Liberia is a constitutional republic with a bicameral national assembly and a democratically elected government led by President George Manneh Oppong Weah and the political alliance Coalition for Democratic Change. The country held presidential and legislative elections in 2017, which domestic and international observers deemed generally free and fair. The then Montserrado County Senator George Weah won the presidential runoff in December 2017 in an election that was generally considered free and fair. In December 2020 the country held midterm senatorial elections that observers deemed largely peaceful, although there were some reported instances of vote tampering, intimidation, harassment of female candidates, and election violence. Opposition and independent candidates won 12 of the 15 Senate seats contested, according to election results announced by the National Election Commission. On November 16, by-elections for the House of Representatives were held in Bong, Bomi, Nimba, and Grand Gedeh counties to fill vacancies created after the December 2020 midterm senatorial elections. Once again, election observers deemed the proceedings largely peaceful, although there were some reported instances of vote tampering, intimidation, harassment of female candidates, and election violence.

The Liberia National Police maintain internal security, with assistance from the Liberia Drug Enforcement Agency and other civilian security forces. The Armed Forces of Liberia are responsible for external security but also have some domestic security responsibilities if called upon. The Liberia National Police and Liberia Drug Enforcement Agency report to the Ministry of Justice, while the Armed Forces of Liberia report to the Ministry of National Defense. Civilian authorities generally maintained effective control over the security forces. There were credible reports that members of the security forces committed some abuses.

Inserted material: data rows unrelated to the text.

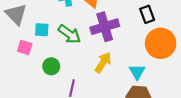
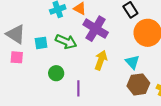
purple cross: (105, 27) -> (96, 29), turned -30
pink square: (25, 47) -> (17, 57), moved

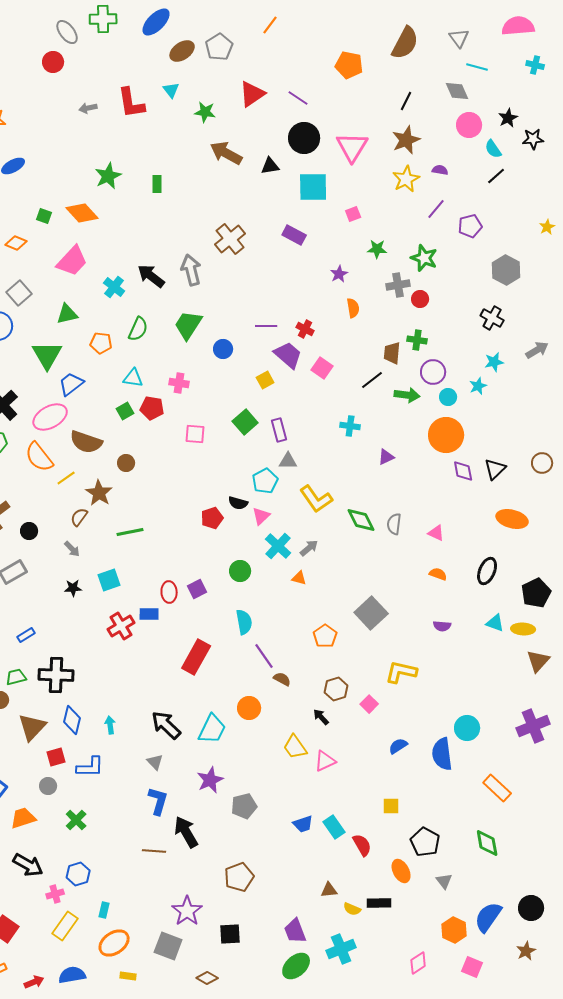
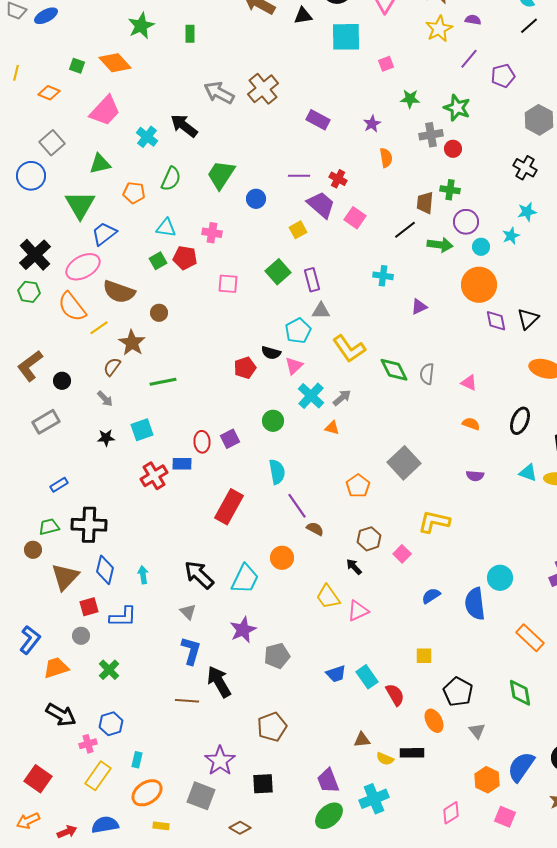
purple rectangle: (294, 235) -> (318, 120), moved
gray arrow: (191, 270) -> (219, 93), moved, turned -48

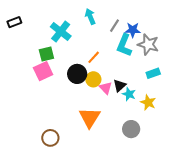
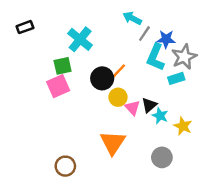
cyan arrow: (90, 16) -> (132, 18), moved, turned -42
gray star: (148, 44) -> (184, 57), turned 30
cyan rectangle: (153, 73) -> (176, 78), moved
black circle: (77, 74) -> (102, 78), moved

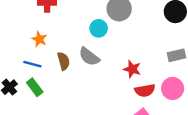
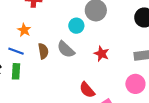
red star: (132, 69) -> (102, 54), moved
green rectangle: (35, 87) -> (16, 71), turned 35
red semicircle: (145, 90) -> (87, 90), moved, turned 54

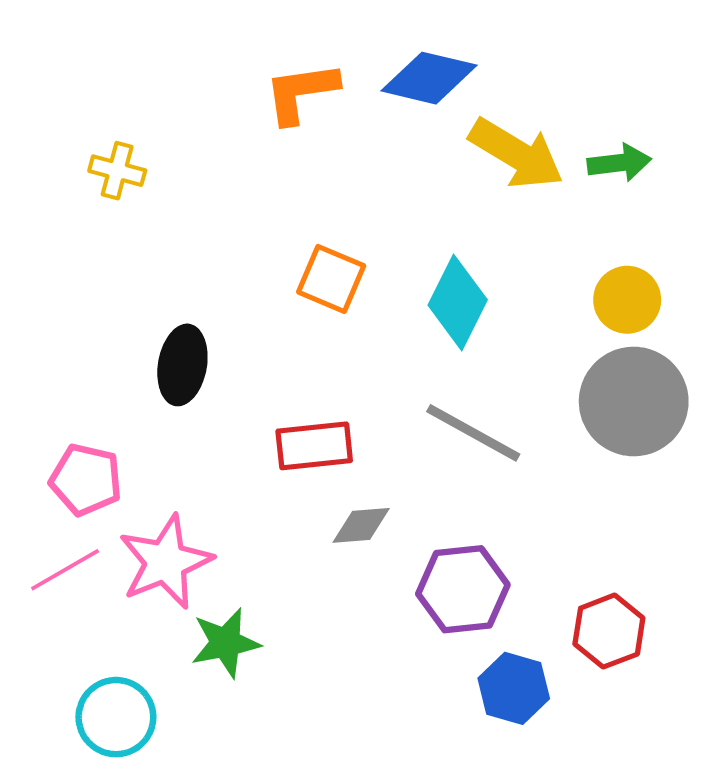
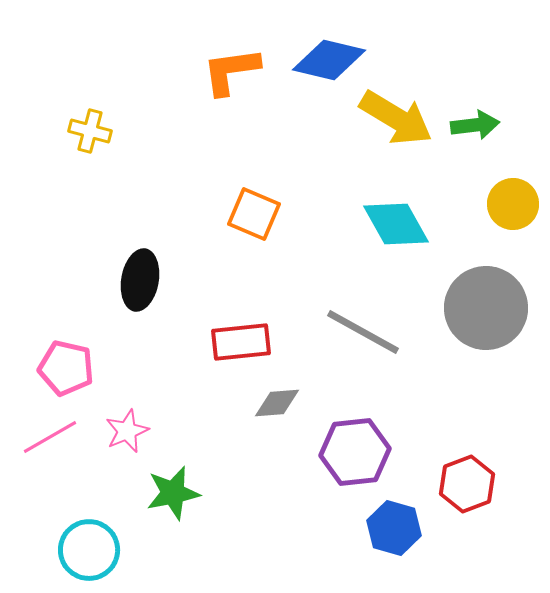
yellow circle: (627, 300) -> (513, 204), moved
cyan diamond: (458, 302) -> (396, 224), moved, turned -56
pink star: (165, 562) -> (127, 431), size x0.6

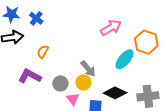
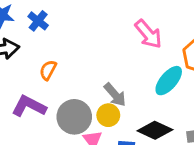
pink arrow: (111, 28) -> (148, 34), turned 80
gray circle: (60, 83) -> (74, 117), size x1.5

Significant human rights issues included credible reports of: arbitrary killings by police; cruel, inhuman, or degrading treatment or punishment by police; harsh and life-threatening prison conditions; arbitrary arrest or detention; serious problems with the independence of the judiciary; restrictions on freedom of the press, including violence, intimidation and threats against journalists resulting in self-censorship, and unjustified arrests of journalists; serious government corruption; lack of investigation and accountability for gender-based violence, including child, early and forced marriage, and female genital mutilation/cutting; trafficking in persons; crimes involving violence or threats of violence targeting lesbian, gay, bisexual, transgender, queer, and intersex persons; the existence or use of laws criminalizing consensual same-sex sexual conduct between adults; and existence of the worst forms of child labor.

Impunity continued for individuals who committed human rights abuses, including atrocities during the two Liberian civil wars, as multiple investigative and audit reports were ignored. The government made intermittent but limited attempts to investigate and prosecute officials accused of current abuses, whether in the security forces or elsewhere in the government. Impunity continued for government corruption.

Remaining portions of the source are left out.